Performance Comparison Analysis on Weather Prediction using LSTM and TKAN
Keywords:
LSTM, Temporal Kolmogorov Arnold Network, Prediction, Performance comparison, TKANAbstract
The development of machine learning methods in the last few decades has shown great potential in various predictive applications, including in domains such as financial prediction, medical diagnosis, and big data analysis. One of the most widely used methods in prediction tasks is Long Short-Term Memory (LSTM). LSTM has become popular because of its ability to handle time series data by retaining relevant information in the long term and the ability to forget irrelevant information through the forget-gate mechanism. However, along with the development of technology and the need to improve accuracy and efficiency, new methods such as the Kolmogorov Arnold Network (KAN) have emerged. KAN was then developed into the Temporal Kolmogorov Arnold Network (TKAN), which was designed to match or even surpass the performance of LSTM. The TKAN architecture has produced significant improvements in the management of both new and historical information.
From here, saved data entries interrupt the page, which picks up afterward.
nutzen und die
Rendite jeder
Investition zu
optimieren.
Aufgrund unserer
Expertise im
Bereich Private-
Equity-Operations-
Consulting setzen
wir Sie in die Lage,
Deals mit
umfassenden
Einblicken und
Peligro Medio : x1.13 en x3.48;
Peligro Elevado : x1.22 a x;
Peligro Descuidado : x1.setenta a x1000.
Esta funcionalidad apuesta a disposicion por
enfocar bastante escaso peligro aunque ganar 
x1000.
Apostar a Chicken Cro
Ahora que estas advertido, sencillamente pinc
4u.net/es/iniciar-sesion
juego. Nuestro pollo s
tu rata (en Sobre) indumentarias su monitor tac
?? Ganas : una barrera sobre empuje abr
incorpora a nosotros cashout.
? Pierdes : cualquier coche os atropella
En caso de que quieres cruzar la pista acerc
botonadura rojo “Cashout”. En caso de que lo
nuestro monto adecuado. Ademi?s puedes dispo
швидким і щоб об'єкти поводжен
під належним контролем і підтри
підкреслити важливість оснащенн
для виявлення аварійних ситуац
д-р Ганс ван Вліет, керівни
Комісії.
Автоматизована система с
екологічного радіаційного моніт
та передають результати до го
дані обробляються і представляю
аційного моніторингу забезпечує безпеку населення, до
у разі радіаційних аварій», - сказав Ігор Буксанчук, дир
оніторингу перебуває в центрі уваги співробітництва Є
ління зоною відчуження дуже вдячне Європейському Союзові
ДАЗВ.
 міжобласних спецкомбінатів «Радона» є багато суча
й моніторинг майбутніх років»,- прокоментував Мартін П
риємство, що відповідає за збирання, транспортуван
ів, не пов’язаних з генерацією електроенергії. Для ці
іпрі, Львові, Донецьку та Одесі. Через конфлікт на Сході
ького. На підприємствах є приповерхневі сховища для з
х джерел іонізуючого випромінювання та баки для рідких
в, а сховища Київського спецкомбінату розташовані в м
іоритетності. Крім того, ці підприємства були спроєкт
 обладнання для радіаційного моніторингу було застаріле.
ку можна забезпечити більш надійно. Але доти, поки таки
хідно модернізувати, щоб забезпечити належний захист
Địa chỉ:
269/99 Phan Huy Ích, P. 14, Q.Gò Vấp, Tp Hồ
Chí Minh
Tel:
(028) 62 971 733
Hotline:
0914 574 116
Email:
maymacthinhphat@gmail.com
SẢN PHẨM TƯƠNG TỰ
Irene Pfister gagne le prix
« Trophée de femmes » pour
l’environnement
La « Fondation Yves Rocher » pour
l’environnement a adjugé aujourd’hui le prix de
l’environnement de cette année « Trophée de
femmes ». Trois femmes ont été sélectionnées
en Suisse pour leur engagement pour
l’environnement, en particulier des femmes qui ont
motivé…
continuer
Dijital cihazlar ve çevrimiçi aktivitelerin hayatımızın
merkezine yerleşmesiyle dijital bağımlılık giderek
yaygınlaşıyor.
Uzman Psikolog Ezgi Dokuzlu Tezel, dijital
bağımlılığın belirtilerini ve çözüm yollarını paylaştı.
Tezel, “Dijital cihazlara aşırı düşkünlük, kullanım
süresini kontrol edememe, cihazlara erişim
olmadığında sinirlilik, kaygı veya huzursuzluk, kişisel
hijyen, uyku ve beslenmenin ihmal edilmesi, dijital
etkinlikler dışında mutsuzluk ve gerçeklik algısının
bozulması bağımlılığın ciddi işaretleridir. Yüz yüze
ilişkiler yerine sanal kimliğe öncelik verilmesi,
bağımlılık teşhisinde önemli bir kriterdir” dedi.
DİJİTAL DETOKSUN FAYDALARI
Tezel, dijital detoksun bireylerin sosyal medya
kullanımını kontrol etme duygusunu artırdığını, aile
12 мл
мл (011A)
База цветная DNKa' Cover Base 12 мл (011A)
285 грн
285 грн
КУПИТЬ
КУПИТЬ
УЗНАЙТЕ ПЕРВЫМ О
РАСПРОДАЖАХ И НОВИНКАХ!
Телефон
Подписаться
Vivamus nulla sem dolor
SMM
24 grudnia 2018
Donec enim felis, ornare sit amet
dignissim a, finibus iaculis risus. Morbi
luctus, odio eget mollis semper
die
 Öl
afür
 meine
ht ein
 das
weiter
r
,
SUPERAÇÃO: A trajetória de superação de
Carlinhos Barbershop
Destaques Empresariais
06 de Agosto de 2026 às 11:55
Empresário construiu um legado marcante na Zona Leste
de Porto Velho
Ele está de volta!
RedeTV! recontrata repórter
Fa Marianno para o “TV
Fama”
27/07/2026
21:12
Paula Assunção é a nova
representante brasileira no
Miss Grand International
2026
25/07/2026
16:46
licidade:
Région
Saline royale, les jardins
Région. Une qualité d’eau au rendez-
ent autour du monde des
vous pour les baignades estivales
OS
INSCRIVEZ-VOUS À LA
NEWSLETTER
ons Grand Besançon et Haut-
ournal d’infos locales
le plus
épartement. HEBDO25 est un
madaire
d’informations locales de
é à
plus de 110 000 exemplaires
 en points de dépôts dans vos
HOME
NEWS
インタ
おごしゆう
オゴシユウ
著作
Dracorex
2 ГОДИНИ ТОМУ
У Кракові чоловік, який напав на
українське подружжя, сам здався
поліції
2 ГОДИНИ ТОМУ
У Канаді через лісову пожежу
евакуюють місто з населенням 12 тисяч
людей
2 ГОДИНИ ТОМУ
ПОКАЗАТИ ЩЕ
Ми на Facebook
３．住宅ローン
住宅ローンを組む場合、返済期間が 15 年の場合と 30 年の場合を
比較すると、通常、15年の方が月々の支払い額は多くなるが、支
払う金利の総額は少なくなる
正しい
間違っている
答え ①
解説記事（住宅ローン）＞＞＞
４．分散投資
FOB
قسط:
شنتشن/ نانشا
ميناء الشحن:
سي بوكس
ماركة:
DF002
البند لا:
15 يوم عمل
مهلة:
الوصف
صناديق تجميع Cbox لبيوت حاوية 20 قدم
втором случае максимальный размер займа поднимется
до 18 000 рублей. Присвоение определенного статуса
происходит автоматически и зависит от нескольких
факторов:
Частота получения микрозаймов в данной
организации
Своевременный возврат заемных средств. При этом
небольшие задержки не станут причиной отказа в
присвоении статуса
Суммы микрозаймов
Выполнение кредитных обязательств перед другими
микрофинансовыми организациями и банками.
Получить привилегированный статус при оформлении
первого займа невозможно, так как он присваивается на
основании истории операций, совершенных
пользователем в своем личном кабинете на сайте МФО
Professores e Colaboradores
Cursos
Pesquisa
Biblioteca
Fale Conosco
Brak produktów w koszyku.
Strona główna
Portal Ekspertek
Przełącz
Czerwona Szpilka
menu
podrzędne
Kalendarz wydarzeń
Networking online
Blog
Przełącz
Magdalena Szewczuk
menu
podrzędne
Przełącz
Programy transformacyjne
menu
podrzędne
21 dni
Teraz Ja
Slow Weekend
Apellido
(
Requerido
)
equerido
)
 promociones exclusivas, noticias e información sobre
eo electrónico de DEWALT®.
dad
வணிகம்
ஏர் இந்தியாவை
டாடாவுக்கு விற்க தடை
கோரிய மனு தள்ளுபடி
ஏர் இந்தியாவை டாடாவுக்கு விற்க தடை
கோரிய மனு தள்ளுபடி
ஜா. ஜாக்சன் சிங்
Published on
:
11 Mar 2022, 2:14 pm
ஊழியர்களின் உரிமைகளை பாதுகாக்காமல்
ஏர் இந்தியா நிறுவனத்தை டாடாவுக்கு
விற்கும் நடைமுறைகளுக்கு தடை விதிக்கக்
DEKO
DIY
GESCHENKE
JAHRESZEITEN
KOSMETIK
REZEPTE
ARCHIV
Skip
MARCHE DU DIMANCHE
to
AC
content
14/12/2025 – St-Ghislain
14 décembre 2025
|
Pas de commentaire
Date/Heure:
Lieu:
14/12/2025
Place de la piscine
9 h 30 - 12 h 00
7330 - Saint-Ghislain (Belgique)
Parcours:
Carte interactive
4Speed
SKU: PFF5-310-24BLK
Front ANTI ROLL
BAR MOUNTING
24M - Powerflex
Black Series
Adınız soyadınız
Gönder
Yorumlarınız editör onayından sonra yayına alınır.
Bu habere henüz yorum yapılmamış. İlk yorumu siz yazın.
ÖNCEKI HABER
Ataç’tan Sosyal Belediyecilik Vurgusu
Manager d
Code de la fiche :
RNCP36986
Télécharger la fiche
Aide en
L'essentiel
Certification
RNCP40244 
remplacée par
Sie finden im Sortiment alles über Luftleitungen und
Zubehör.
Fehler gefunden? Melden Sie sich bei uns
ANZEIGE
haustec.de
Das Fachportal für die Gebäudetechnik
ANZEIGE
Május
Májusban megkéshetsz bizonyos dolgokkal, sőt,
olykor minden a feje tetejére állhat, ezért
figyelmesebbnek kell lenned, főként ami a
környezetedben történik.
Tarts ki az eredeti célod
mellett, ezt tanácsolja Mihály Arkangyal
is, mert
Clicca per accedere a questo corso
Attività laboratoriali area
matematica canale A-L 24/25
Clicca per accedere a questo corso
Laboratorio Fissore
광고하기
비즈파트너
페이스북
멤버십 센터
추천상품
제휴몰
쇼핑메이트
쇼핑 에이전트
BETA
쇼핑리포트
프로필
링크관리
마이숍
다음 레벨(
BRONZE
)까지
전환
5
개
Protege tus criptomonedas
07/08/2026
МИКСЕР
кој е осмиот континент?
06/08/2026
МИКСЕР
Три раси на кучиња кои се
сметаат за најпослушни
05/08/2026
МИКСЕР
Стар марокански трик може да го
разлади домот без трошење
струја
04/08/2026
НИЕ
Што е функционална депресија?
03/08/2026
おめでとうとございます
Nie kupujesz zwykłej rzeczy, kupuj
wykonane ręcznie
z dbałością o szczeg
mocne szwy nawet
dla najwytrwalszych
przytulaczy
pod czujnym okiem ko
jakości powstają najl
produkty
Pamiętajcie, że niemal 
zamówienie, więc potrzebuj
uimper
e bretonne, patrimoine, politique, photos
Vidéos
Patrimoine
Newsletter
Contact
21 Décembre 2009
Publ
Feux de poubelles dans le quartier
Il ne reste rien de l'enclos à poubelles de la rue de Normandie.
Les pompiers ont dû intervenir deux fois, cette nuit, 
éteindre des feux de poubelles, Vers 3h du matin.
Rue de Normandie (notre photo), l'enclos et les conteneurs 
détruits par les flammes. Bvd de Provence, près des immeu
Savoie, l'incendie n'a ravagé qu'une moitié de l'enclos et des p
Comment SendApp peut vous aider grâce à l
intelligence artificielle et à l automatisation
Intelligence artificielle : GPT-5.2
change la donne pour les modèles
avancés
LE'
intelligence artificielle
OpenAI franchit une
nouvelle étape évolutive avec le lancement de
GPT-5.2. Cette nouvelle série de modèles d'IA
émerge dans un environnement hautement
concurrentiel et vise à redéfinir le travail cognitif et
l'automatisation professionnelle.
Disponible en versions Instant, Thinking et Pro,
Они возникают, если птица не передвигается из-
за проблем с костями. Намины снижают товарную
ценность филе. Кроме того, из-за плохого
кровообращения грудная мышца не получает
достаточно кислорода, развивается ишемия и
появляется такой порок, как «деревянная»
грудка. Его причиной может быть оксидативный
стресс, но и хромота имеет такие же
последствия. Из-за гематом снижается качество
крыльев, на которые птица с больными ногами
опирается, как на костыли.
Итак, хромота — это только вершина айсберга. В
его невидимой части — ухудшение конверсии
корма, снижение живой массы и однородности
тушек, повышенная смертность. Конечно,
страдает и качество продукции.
Because of this capability, TKAN can excel in multi-step predictions, demonstrating a clear advantage over conventional models such as LSTM and GRU, particularly in the context of long-term forecasting. This research goal is to give insight into the comparison of both the TKAN and LSTM models for weather prediction using model loss and mean absolute error evaluation (MAE). The model for both LSTM and TKAN achieved 0.09 and 0.11 for model loss and 0.08 and 0.96 for MAE.